We will take steps to sell the shares of state ventures such as hotels and Lanka Hospitals, which do not match the core competencies of state owner enterprises. We will create a Special Purpose Vehicle for the purposes of attending to infrastructural development initiatives.
We will take meaningful steps to incorporate private sector style efficiency measures that will ensure the state entrepreneurial ventures are run efficiently and will encourage local and global investors to participate. Towards this, we aim to engage in the restructuring of the Board of Investment, Export Development Board and the Tourism Authority – we hope to have this structure in place within the next 03 years.
During this time, we will establish an Agency for Development, which will ensure that each organization is optimizing its activities. This Agency will bear the responsibilities of managing all economic activity and will be manned by professionals from the state and the private sector.
We feel the lack of an international trade policy framework tremendously. Accordingly, we plan to initiate an International Trade Agency that will handle all aspects of international trade.

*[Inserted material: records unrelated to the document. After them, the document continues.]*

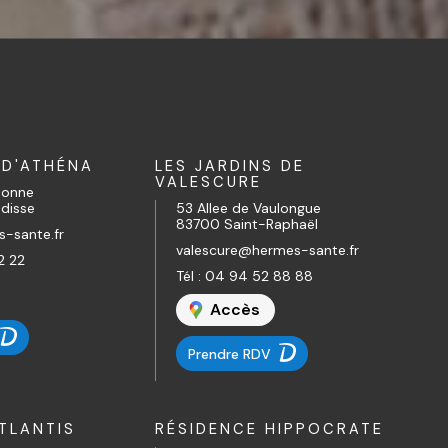
 D'ATHÉNA
LES JARDINS DE
VALESCURE
ldonne
adisse
53 Allee de Vaulongue
83700 Saint-Raphaël
-sante.fr
valescure@hermes-sante.fr
2 22
Tél :
04 94 52 88 88
Accès
Prendre RDV
TLANTIS
RÉSIDENCE HIPPOCRATE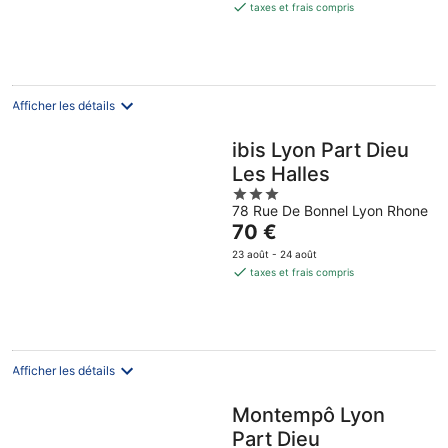
est
taxes et frais compris
de
71 €
par
nuit
Afficher les détails
ibis Lyon Part Dieu
Les Halles
3
78 Rue De Bonnel Lyon Rhone
out
Le
70 €
of
prix
5
23 août - 24 août
est
taxes et frais compris
de
70 €
par
nuit
Afficher les détails
Montempô Lyon
Part Dieu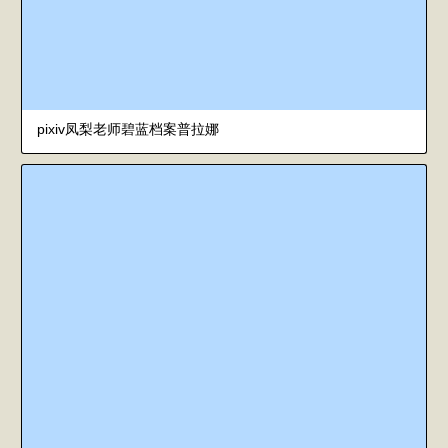
pixiv凤梨老师碧蓝档案普拉娜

We will take measures to secure the funds in the EPF and ETF. Both these funds will be amalgamated to create a new national pension fund that will have a combined worth of Rs. 1.7 trillion.
We will not leave room for politicians and officials to waste resources of this new pension fund as they did with the EPF/ETF funds. The Constitutional Council will appoint the board of trustees for the pension fund and a committee consisting of members of the civil society, unions and chambers of commerce will supervise it.

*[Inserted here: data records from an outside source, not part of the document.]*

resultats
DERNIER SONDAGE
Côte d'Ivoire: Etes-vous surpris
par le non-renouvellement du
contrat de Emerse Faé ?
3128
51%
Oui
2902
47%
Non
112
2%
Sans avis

Accordingly, the changes in governments, ministers, political parties and officials will not affect these measures. The funds belonging to the people will not be squandered away. The only objective followed will be to provide incentives for the people.
In order to ensure a minimum wage for the working population, we will establish a Employment Council that will be managed by members from the civil society, unions and chambers of commerce. We will take steps to re-evaluate the antiquated pension system. We will take steps to introduce a new national pension plan that will take the workers and their retirement needs into account.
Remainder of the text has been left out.